At which point a goroutine can yield?

2.1k views Asked by At

I am trying to gain better understanding of how goroutines are scheduled in Go programs, especially at which points they can yield to other goroutines. We know that a goroutine yields on syscals that would block it, but apparently this is not the whole picture.

This question raises somewhat of similar concern, and the most rated answers says that a goroutine may also switch on function calls, as doing that would call the scheduler to check if the stacks needs to be grown, but it explicitly says that

If you don't have any function calls, just some math, then yes, goroutine will lock the thread until it exits or hits something that could yield execution to others.

I wrote a simple program to check and prove that:

package main

import "fmt"

var output [30]string      // 3 times, 10 iterations each.
var oi = 0

func main() {
    runtime.GOMAXPROCS(1)   // Or set it through env var GOMAXPROCS.
    chanFinished1 := make(chan bool)
    chanFinished2 := make(chan bool)

    go loop("Goroutine 1", chanFinished1)
    go loop("Goroutine 2", chanFinished2)
    loop("Main", nil)

    <- chanFinished1
    <- chanFinished2

    for _, l := range output {
        fmt.Println(l)
    }
}

func loop(name string, finished chan bool) {
    for i := 0; i < 1000000000; i++ {
        if i % 100000000 == 0 {
            output[oi] = name
            oi++
        }
    }

    if finished != nil {
        finished <- true
    }
}

NOTE: I am aware that putting a value in the array and incrementing oi without synchronization is not quite correct, but I want to keep the code easy and free of things that could cause switching. After all, the worst thing that can happen is putting a value without advancing the index (overwriting), which is not a big deal.

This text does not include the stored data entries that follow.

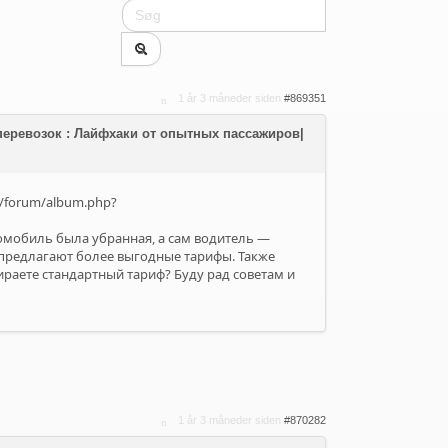
1 år 3 måneder siden
#869351
у перевозок : Лайфхаки от опытных пассажиров|
/forum/album.php?
томобиль была убранная, а сам водитель —
 предлагают более выгодные тарифы. Также
ираете стандартный тариф? Буду рад советам и
1 år 3 måneder siden
#870282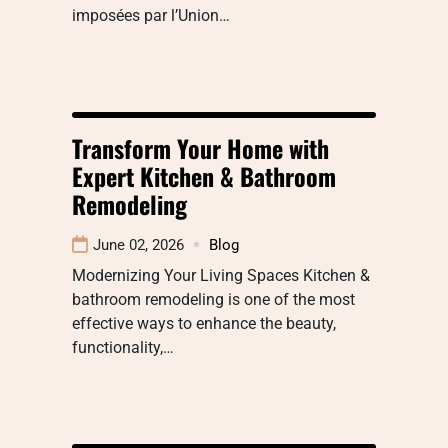
imposées par l’Union…
Transform Your Home with
Expert Kitchen & Bathroom
Remodeling
June 02, 2026
Blog
Modernizing Your Living Spaces Kitchen &
bathroom remodeling is one of the most
effective ways to enhance the beauty,
functionality,…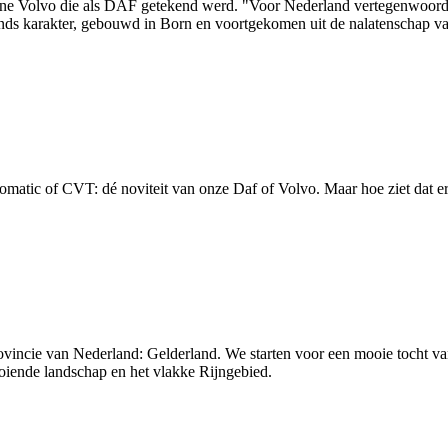
leine Volvo die als DAF getekend werd. "Voor Nederland vertegenwoordi
ands karakter, gebouwd in Born en voortgekomen uit de nalatenschap v
omatic of CVT: dé noviteit van onze Daf of Volvo. Maar hoe ziet dat er
provincie van Nederland: Gelderland. We starten voor een mooie tocht 
ooiende landschap en het vlakke Rijngebied.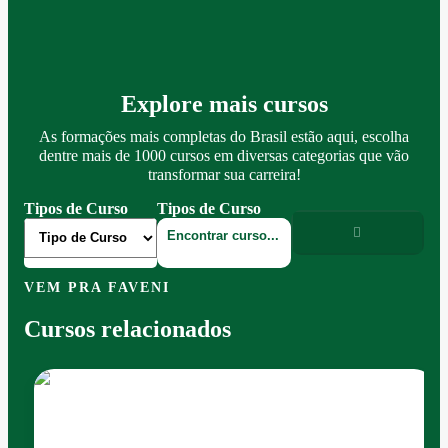
Explore mais cursos
As formações mais completas do Brasil estão aqui, escolha
dentre mais de 1000 cursos em diversas categorias que vão
transformar sua carreira!
Tipos de Curso
Tipos de Curso
VEM PRA FAVENI
Cursos relacionados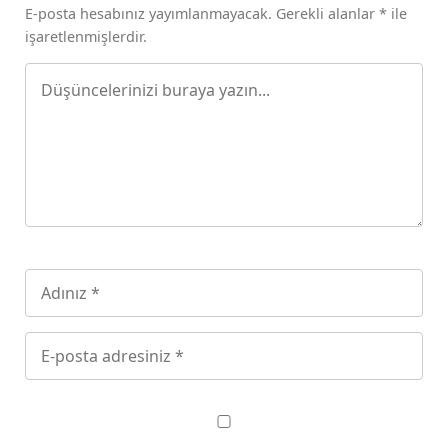
E-posta hesabınız yayımlanmayacak. Gerekli alanlar * ile
işaretlenmişlerdir.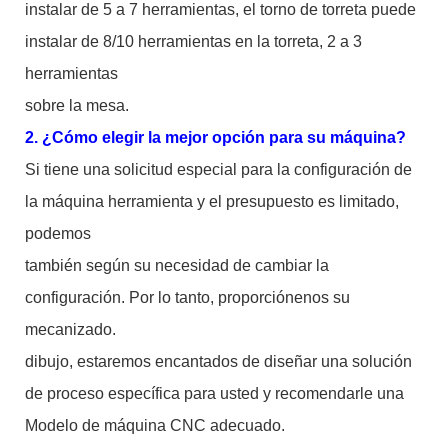
instalar de 5 a 7 herramientas, el torno de torreta puede
instalar de 8/10 herramientas en la torreta, 2 a 3
herramientas
sobre la mesa.
2. ¿Cómo elegir la mejor opción para su máquina?
Si tiene una solicitud especial para la configuración de
la máquina herramienta y el presupuesto es limitado,
podemos
también según su necesidad de cambiar la
configuración. Por lo tanto, proporciónenos su
mecanizado.
dibujo, estaremos encantados de diseñar una solución
de proceso específica para usted y recomendarle una
Modelo de máquina CNC adecuado.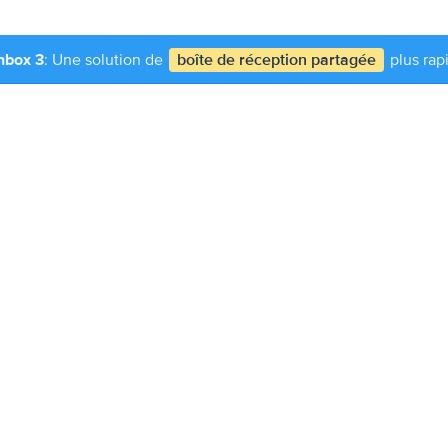
nbox 3
: Une solution de
boîte de réception partagée
plus rapi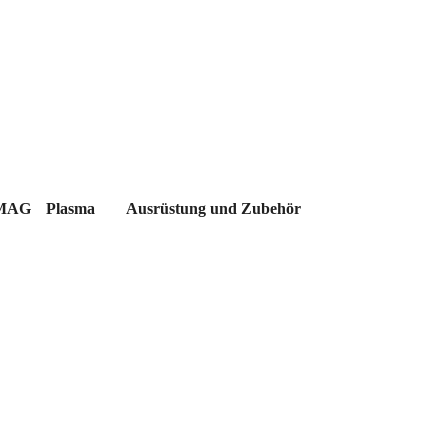
MAG
Plasma
Ausrüstung und Zubehör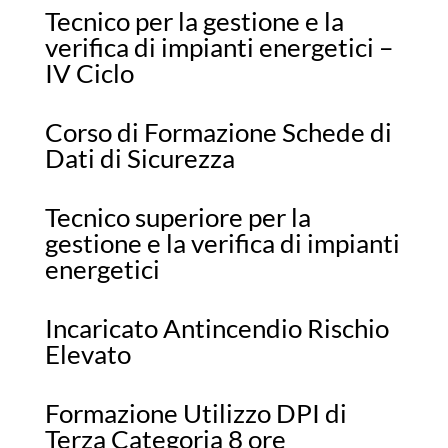
Tecnico per la gestione e la
verifica di impianti energetici –
IV Ciclo
Corso di Formazione Schede di
Dati di Sicurezza
Tecnico superiore per la
gestione e la verifica di impianti
energetici
Incaricato Antincendio Rischio
Elevato
Formazione Utilizzo DPI di
Terza Categoria 8 ore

Unlike this answer, I avoided using of any function calls (including built-in append()) from the loop() function that is launched as a goroutine, also I am explicitly setting GOMAXPROCS=1 which according to documentation:

limits the number of operating system threads that can execute user-level Go code simultaneously.

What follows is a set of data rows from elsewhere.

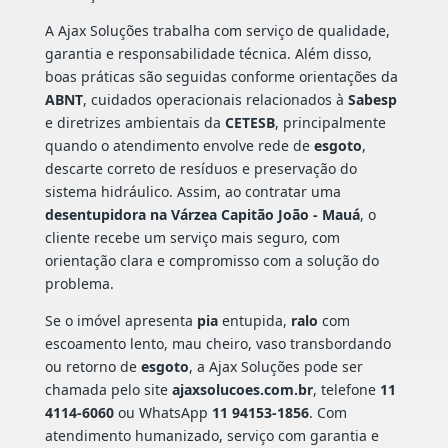
A Ajax Soluções trabalha com serviço de qualidade,
garantia e responsabilidade técnica. Além disso,
boas práticas são seguidas conforme orientações da
ABNT
, cuidados operacionais relacionados à
Sabesp
e diretrizes ambientais da
CETESB
, principalmente
quando o atendimento envolve rede de
esgoto
,
descarte correto de resíduos e preservação do
sistema hidráulico. Assim, ao contratar uma
desentupidora na Várzea Capitão João - Mauá
, o
cliente recebe um serviço mais seguro, com
orientação clara e compromisso com a solução do
problema.
Se o imóvel apresenta
pia
entupida,
ralo
com
escoamento lento, mau cheiro, vaso transbordando
ou retorno de
esgoto
, a Ajax Soluções pode ser
chamada pelo site
ajaxsolucoes.com.br
, telefone
11
4114-6060
ou WhatsApp
11 94153-1856
. Com
atendimento humanizado, serviço com garantia e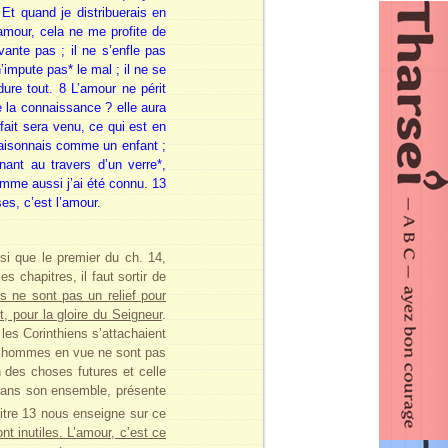
 Et quand je distribuerais en
’amour, cela ne me profite de
vante pas ; il ne s’enfle pas
n’impute pas* le mal ; il ne se
ndure tout. 8 L’amour ne périt
de la connaissance ? elle aura
fait sera venu, ce qui est en
 raisonnais comme un enfant ;
ant au travers d’un verre*,
omme aussi j’ai été connu. 13
es, c’est l’amour.
nsi que le premier du ch. 14,
 chapitres, il faut sortir de
s ne sont pas un relief pour
, pour la gloire du Seigneur
.
 les Corinthiens s’attachaient
les hommes en vue ne sont pas
n des choses futures et celle
 dans son ensemble, présente
itre 13 nous enseigne sur ce
nt inutiles. L’amour, c’est ce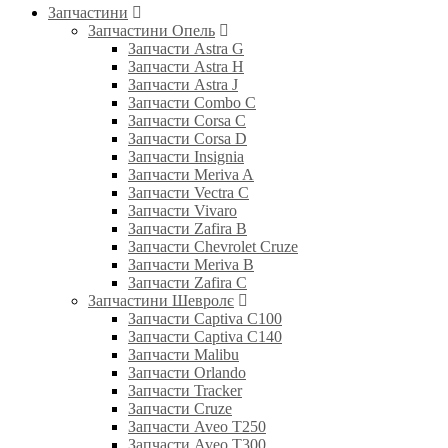
Запчастини
Запчастини Опель
Запчасти Astra G
Запчасти Astra H
Запчасти Astra J
Запчасти Combo C
Запчасти Corsa C
Запчасти Corsa D
Запчасти Insignia
Запчасти Meriva A
Запчасти Vectra C
Запчасти Vivaro
Запчасти Zafira B
Запчасти Chevrolet Cruze
Запчасти Meriva B
Запчасти Zafira C
Запчастини Шевролє
Запчасти Captiva C100
Запчасти Captiva C140
Запчасти Malibu
Запчасти Orlando
Запчасти Tracker
Запчасти Cruze
Запчасти Aveo T250
Запчасти Aveo T300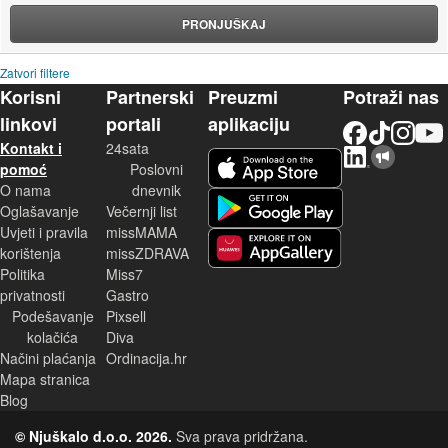
PRONJUŠKAJ
Zatvori filtere
Korisni
Partnerski
Preuzmi
Potraži nas
linkovi
portali
aplikaciju
Facebook
TikTok
Instagram
YouTu
Kontakt i
24sata
LinkedIn
Njuškalo blog
iOS aplikacija
pomoć
Poslovni
O nama
dnevnik
Android aplikacija
Oglašavanje
Večernji list
Uvjeti i pravila
missMAMA
korištenja
missZDRAVA
Huawei aplikacija
Politika
Miss7
privatnosti
Gastro
Podešavanje
Pixsell
kolačića
Diva
Načini plaćanja
Ordinacija.hr
Mapa stranica
Blog
© Njuškalo d.o.o. 2026.
Sva prava pridržana.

Nevertheless, in the output I still see the messages Main/Goroutine 1/Goroutine 2 interleaved, meaning one of following:

  • execution of the goroutine interrupts and the goroutine gives up the control at some moments;
  • GOMAXPROCS does not work as stated in the documentation, spinning up more OS threads to schedule goroutines.

Either the answer is not complete, or some things have changed since 2016 (I tested on Go 1.13.5 and 1.15.2).

I am sorry if the question was answered, but I failed to find neither explanation of why this particular example yields control, nor about points where goroutines yield control in general (excepting blocking syscalls).

NOTE: This question is purely theoretical, I am not trying to solve any practical task now, but in general, I assume that knowing points where a goroutine can yield and where it cannot allows us to avoid redundant usage of synchronization primitives.

2

There are 2 answers

3
torek On BEST ANSWER

Go version 1.14 introduced asynchronous preemption:

Goroutines are now asynchronously preemptible. As a result, loops without function calls no longer potentially deadlock the scheduler or significantly delay garbage collection. This is supported on all platforms except windows/arm, darwin/arm, js/wasm, and plan9/*.

As answered in Are channel sends preemption points for goroutine scheduling?, Go's preemption points may change from one release to the next. Asynchronous preemption just adds possible preemption points almost everywhere.

Your writes to the output array are not synchronized and your oi index is not atomic, which means we can't really be sure what happens in terms of the output array. Of course, adding atomicity to it with a mutex introduces cooperative scheduling points. While these aren't the source of cooperative scheduling switches (which must be occurring based on your output), they do mess with our understanding of the program.

The output array holds strings, and using strings can invoke the garbage collection system, which can use locks and cause scheduling switching. So this is the most likely cause of scheduling switching in pre-Go-1.14 implementations.

1
AJR On

As @torek has pointed out the most popular runtime environments for GO have used pre-emptive scheduling for a few months now (since 1.14). Otherwise the points at which a goroutine may yield varies depending on the runtime environment and the release but William Kennedy gives a good summary.

I also recall that there was an option added to the compiler to add yield points to long running loops a few years ago, but this was an experimental option not normally triggered. (Of course you can do it manually by calling runtime.GoSched every now and then on your loop.)

As for your test I am surprised by the result you got when running under Go 1.13.5. The behaviour is not exactly defined due to the data races (I know you avoided any synchronisation mechanisms to avoid triggering a yield) but I would not have expected that result. One thing is that setting GOMAXPROCS to 1 will mean that only one goroutine is executing concurrently but that may not necessarily mean when a different goroutine executes it will run on the same core. A different core will have a different cache and (without synchronisation) different opinions of the values of output and oi.

But may I suggest you simply forget about modifying global variables and just log a message before and after the busy-loop. This should clearly show (in GO < 1.14) that only one lopp will run at a time. (I was trying do the same experiment as you many years ago and that seemed to work.)